Essentially, we’re in a Catch-22 situation: the sponsee is incapable, scrambled, and resistant. The steps are the answer. But the person is too incapable, scrambled, and resistant to do take the steps meticulously.

What’s the answer?

“So it was comforting to learn that we could commence at a simpler level.” (page 47)

“What you say about the general hopelessness of the average alcoholic’s plight is, in my opinion, correct. As to two of you men, whose stories I have heard, there is no doubt in my mind that you were 100% hopeless, apart from divine help.” (page 43)

Simplification of process and output.

What does that look like?

The sponsor presents the content of the book.

The sponsee takes the best notes they can.

Keep written step work to the minimum required by the book: otherwise, every must be done in conversation. No endless text or email conversations. Keep written communication to a minimum as well.

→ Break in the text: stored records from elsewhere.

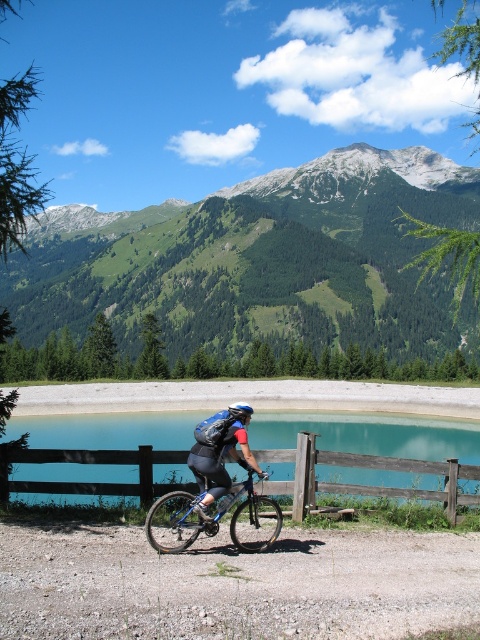 You are a photographer planning to take a photo of the wooden at center and the matte blue helmet at center in the image. If you want to ensure both objects are fully visible in the frame, which object should you focus on to avoid cropping either?

You should focus on the wooden at center because its width is larger than the matte blue helmet at center, so ensuring it fits will automatically accommodate the smaller helmet in the frame.

You are a hiker planning to take a photo of the green forested mountain at upper center and the blue metallic bicycle at center. Which object should you focus on first if you want to capture both in a single frame without moving your camera?

You should focus on the blue metallic bicycle at center first because the green forested mountain at upper center is positioned to its right, so by centering the bicycle in the frame, the mountain will naturally be included on the right side without needing to adjust the camera position. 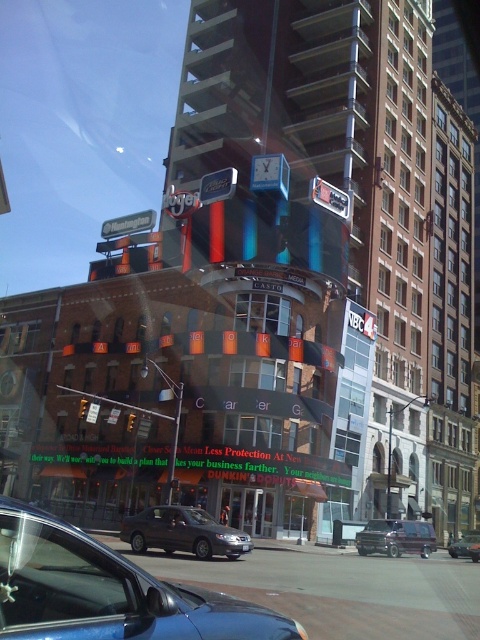 Between point (398, 545) and point (468, 554), which one is positioned behind?

The point (468, 554) is behind.

Is point (384, 548) positioned in front of point (464, 547)?

Yes.

Image resolution: width=480 pixels, height=640 pixels. Find the location of `metallic purple van at center`. metallic purple van at center is located at coordinates (396, 538).

Does dark gray metallic sedan at center come in front of metallic purple van at center?

Yes, dark gray metallic sedan at center is closer to the viewer.

Is point (168, 536) more distant than point (384, 536)?

No, (168, 536) is closer to viewer.

Image resolution: width=480 pixels, height=640 pixels. What are the coordinates of `dark gray metallic sedan at center` in the screenshot? It's located at (182, 532).

Who is more distant from viewer, [163,593] or [155,531]?

The point [155,531] is more distant.

Can you confirm if metallic blue sedan at center is wider than dark gray metallic sedan at center?

Incorrect, metallic blue sedan at center's width does not surpass dark gray metallic sedan at center's.

Who is more forward, (249, 618) or (182, 518)?

Point (249, 618)

This screenshot has width=480, height=640. I want to click on metallic blue sedan at center, so click(x=107, y=592).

With the necessary written step work (four and eight only), keep it basic, concrete, simple, and brief. No nuance. No detail.

The sponsee reads out their work. The sponsor points out obvious errors or omissions. The sponsee must then fix the work as best they can. Any attempt by the sponsor to get entangled in the work itself will fail.

As the sponsee stays sober, forms a relationship with God, and sponsors others, year in and year out, sanity, understanding, and coherence are established or restored. Over time, the sponsee acquires the ability to do more detailed step work. But this cannot be forced or taught; it can only come naturally, over time. When a certain level of maturity has been acquired, then a sponsor can really help improve a sponsee’s step work. Until then, no.

And if all that is ever possible is basic, concrete, and simple, that’s fine too.